The final aspect I wanted to touch on that works in the film is the director’s use of the viewer’s fears in the film. As I mentioned above, Six plays with our fears of Nazis to his benefit. But more so than just Nazi doctors, he elaborates on our fears of doctors in general. I’d bet that at least a fair majority of the population has some sort of phobia or anxiety of doctors and hospitals. When we know that we have to go in for a test or a check up, let alone a medical procedure, our blood pressure rises and our hearts begin to race. The director and art director are clearly aware of this with their choices of imagery and scenarios. One of the most memorable and frightening scenes in the film is when the doctor has his pre-operation “consultation” with his “patients”. He painstakingly plots out exactly what and how he is going to preform the surgery to the horrified onlookers. This isn’t too far off from how these type of meetings actually feel.

The biggest factors working against this movie are the two main actresses. If this was a movie of a lesser caliber, then their horrific acting (not a compliment) might just blend into the weeds. The fact that the rest of the movie is so well done makes their performances stand out even more. It is not surprising, given the subject matter, that the producers (Six and his sister) had a difficult time finding a pair of actresses that were up for the challenge. After watching this movie a few times, I think they should have held their breath a little longer. Once the two girls become part of the centipede and are rendered mute their acting improves dramatically. However, up to that point the lines that they deliver tend to be the most stomach turning moments of the film.

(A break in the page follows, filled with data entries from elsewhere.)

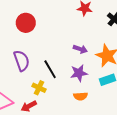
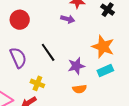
purple arrow: (80, 49) -> (68, 19), moved
black line: (50, 69) -> (48, 52), moved

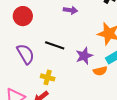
black line: (48, 52) -> (55, 45), turned -30
orange semicircle: (80, 89) -> (100, 71), moved

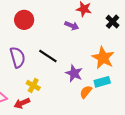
purple star: (84, 56) -> (74, 73), turned 30
orange semicircle: (100, 71) -> (86, 92), turned 128

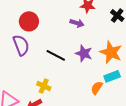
purple semicircle: (18, 57) -> (21, 45), moved
purple star: (74, 73) -> (84, 53), moved

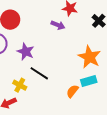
purple star: (84, 53) -> (26, 52), moved
black line: (56, 55) -> (39, 73), moved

The other thing that this film is lacking is that sense of claustrophobia and helplessness that I mentioned before. I never once was able to put myself in the place of these three victims. Maybe you could chalk it up to the poor acting, but during the duration of the film I remained simply a viewer. My heart never raced, I never broke a sweat, I never had a vested interest in the characters that I was watching on screen. You end up feeling more for the internal agony of the doctor more than the victims because we have more time to get to know him. The director plays a lot with horror cliches throughout the film, but I think he falls short of adding anything to the characters of the two girls because they were just that, cliches.

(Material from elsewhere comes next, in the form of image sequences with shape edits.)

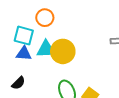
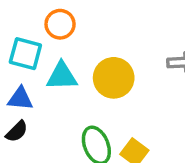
yellow circle: (63, 51) -> (114, 78), moved
blue triangle: (24, 54) -> (20, 99), moved

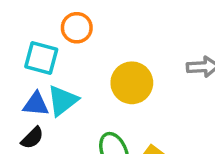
cyan triangle: (62, 76) -> (63, 101), moved, turned -36

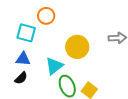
cyan triangle: (63, 101) -> (54, 66), moved

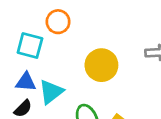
cyan triangle: (54, 66) -> (51, 92), moved

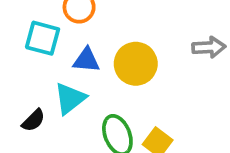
blue triangle: (26, 82) -> (86, 60), moved

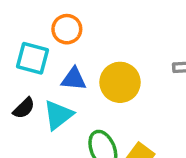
black semicircle: (33, 120) -> (24, 108), moved

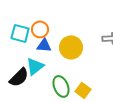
orange circle: (67, 29) -> (40, 29), moved
black semicircle: (24, 108) -> (19, 77), moved, size x1.5

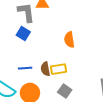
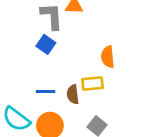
yellow rectangle: (59, 69) -> (92, 84), moved

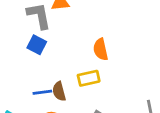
brown semicircle: (73, 94) -> (59, 91), moved

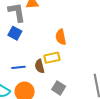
brown semicircle: (59, 91) -> (40, 66), moved

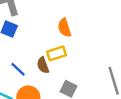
blue line: (18, 67) -> (18, 69), turned 56

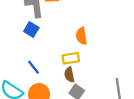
brown semicircle: (43, 65) -> (69, 75), moved

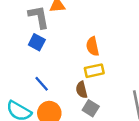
yellow rectangle: (71, 58) -> (94, 71), moved

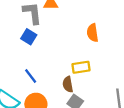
orange semicircle: (93, 46) -> (93, 33), moved

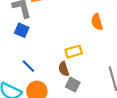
orange semicircle: (93, 33) -> (97, 22), moved

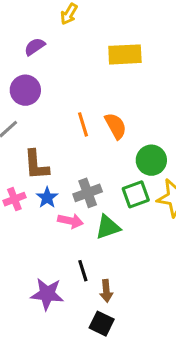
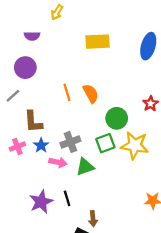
purple semicircle: (35, 47) -> (32, 36), turned -147
brown arrow: (106, 291) -> (93, 219), moved
purple star: (47, 294) -> (41, 202), moved, turned -30

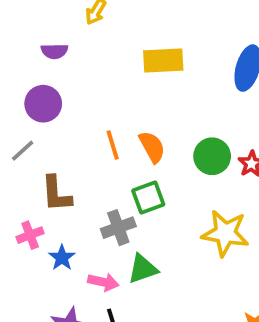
green circle: (117, 118) -> (212, 156), moved
green square: (105, 143) -> (148, 198), moved
blue star: (41, 145) -> (62, 258), moved
pink arrow: (58, 162) -> (103, 282), moved

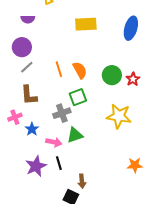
gray line: (23, 151) -> (27, 67), moved

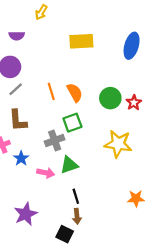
black line: (59, 163) -> (76, 196), moved
purple star: (36, 166) -> (26, 214), moved

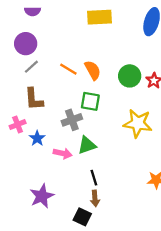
orange line: (51, 91) -> (68, 69), turned -42
green square: (72, 123) -> (90, 101), turned 30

All in all this is a film worth seeing for horror fans. No doubt the majority of people that watch this will be grossed out, and that is probably why most people would watch this. I found that it fell short on the gore and the suspense, but it gets a solid A for effort. I like to see movies that attempt to push boundaries, even if they don’t go far enough. I am interested in seeing what Six comes up with in the sequel that he is working on. He claims that this first film was just to introduce the audience to the concept of the human centipede, and that the next one will take things to new levels. Until then, here is the teaser trailer for that…

2 Responses to “The Human Centipede: First Sequence: Full Review”

  1. Nice review. Keep it up.

  2. I definitely agree with you, especially the two main actresses bit. I was cringing whenever they spoke, and I was kind of happy when they stopped talking. Dieter Laser was the perfect actor, he’s what kept the movie progressing. Otherwise, great review. I’m absolutely seeing the second!